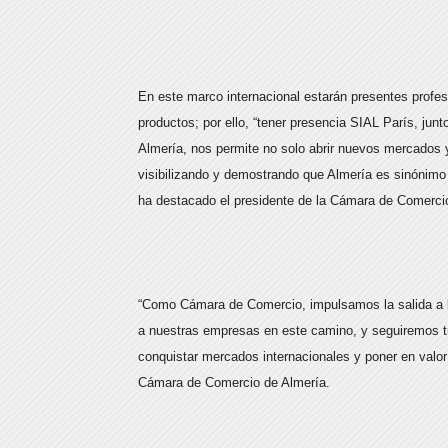
En este marco internacional estarán presentes prof
productos; por ello, “tener presencia SIAL París, jun
Almería, nos permite no solo abrir nuevos mercados y
visibilizando y demostrando que Almería es sinónimo d
ha destacado el presidente de la Cámara de Comerci
“Como Cámara de Comercio, impulsamos la salida a 
a nuestras empresas en este camino, y seguiremos t
conquistar mercados internacionales y poner en valor 
Cámara de Comercio de Almería.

◇ ◇ ◇ ◇ ◇

■ Prompt: Return the listing above word for word, with the pictures removed.

■ Solution to this exercise:
En este marco internacional estarán presentes prof
productos; por ello, “tener presencia SIAL París, jun
Almería, nos permite no solo abrir nuevos mercados y
visibilizando y demostrando que Almería es sinónimo d
ha destacado el presidente de la Cámara de Comerci
“Como Cámara de Comercio, impulsamos la salida a 
a nuestras empresas en este camino, y seguiremos t
conquistar mercados internacionales y poner en valor 
Cámara de Comercio de Almería.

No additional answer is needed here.